How Trauma Can Affect Your Dreams
If you struggle to sleep following a traumatic experience, you’re not alone. Nearly all trauma survivors experience some type of sleep trouble, such as insomnia. But for anywhere from half to three quarters of people, it’s vivid dreams that make it difficult to sleep soundly.
Having flashbacks to traumatic events, also called re-experiencing, is a hallmark symptom of posttraumatic stress syndrome. For roughly half of PTSD patients, those flashbacks occur at night, while sleeping. And these are more common among those who've served in the military. For instance, 53% percent of Vietnam veterans experience vivid nightmares, compared with just three percent of civilians.
Some people have nightmares that are exact replays of the trauma that they experienced, and these are called “replicative nightmares.” Others have nightmares that are related to the trauma indirectly or symbolically.
Nightmares following trauma are different than ordinary nightmares. They can happen earlier in the night and during different stages of sleep than typical dreams. They also seem to be related to sleep-disordered breathing: Sometimes treating underlying breathing problems can help to reduce or even eliminate violent nightmares.
Specific types of therapy, like Image Rehearsal Therapy and Visual Kinesthetic Dissociation, can also help with trauma-related nightmares.
Whatever the cause, trauma and stress can disrupt your sleep in many ways.

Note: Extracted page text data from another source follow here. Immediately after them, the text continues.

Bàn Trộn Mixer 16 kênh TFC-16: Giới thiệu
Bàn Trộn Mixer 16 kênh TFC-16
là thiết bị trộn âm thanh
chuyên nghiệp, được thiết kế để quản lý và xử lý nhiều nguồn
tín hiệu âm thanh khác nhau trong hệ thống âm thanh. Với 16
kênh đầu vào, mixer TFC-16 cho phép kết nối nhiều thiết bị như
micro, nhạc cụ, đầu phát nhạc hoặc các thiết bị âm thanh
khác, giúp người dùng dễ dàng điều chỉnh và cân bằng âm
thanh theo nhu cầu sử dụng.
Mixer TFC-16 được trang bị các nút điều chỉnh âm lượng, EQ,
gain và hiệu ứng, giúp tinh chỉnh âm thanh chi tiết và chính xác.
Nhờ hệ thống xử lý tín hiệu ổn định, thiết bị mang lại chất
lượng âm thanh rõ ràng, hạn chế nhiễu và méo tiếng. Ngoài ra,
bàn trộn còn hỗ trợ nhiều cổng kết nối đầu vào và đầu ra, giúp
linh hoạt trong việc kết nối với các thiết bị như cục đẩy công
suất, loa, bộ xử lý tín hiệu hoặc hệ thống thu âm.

It can set off your body’s fight-or-flight response, ramping up production of neurotransmitters that keep you awake and vigilant when it’s time to sleep. But some simple strategies can help.
- Adjust your bedroom. Create a space to sleep in that makes you feel safe and allows you to sleep well. While typically a dark room is best for sleeping, consider using a nightlight if having some light helps you to feel secure. Having a friend or family member in the room with you or nearby may also help you to relax, if possible.

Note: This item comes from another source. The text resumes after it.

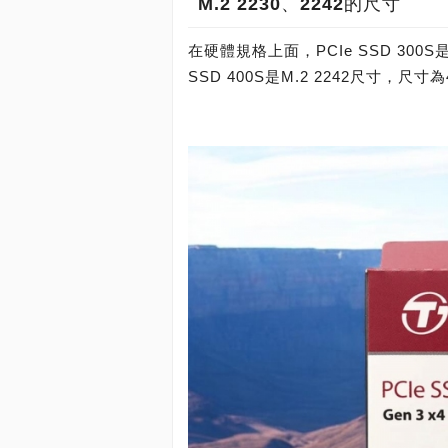
M.2 2230、2242的尺寸
在硬體規格上面，PCIe SSD 300S是M.
SSD 400S是M.2 2242尺寸，尺寸為42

- Find healthy ways to blow off steam. While many trauma survivors feel tempted to use alcohol or drugs as a way to escape the memory of a stressful event, that habit can cause more sleep disturbances. Instead, try exercise, which can improve sleep—yoga is particularly relaxing. Before bed, a warm bath can also help you to wind down. Avoid news or websites that add to your anxiety.

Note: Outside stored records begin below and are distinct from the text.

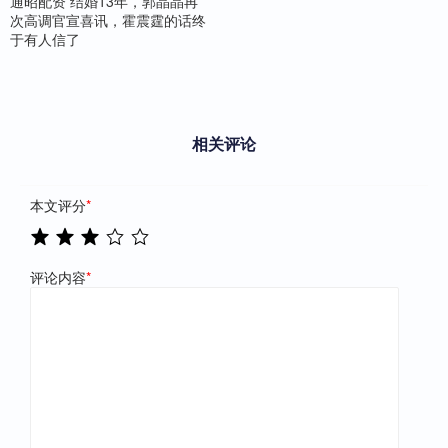
通昭配资 结婚13年，郭晶晶再
次高调官宣喜讯，霍震霆的话终
于有人信了
相关评论
本文评分
*
评论内容
*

- Sleep when you need to, but don’t force it. You may find that you need more sleep following a traumatic experience, or feel sleepy at different times. Brief naps or rest periods during the day may help. At night, if you find yourself lying awake, avoid letting sleeplessness become another stressful trigger. Get out of bed and do a quiet activity elsewhere until you feel ready to try to sleep again.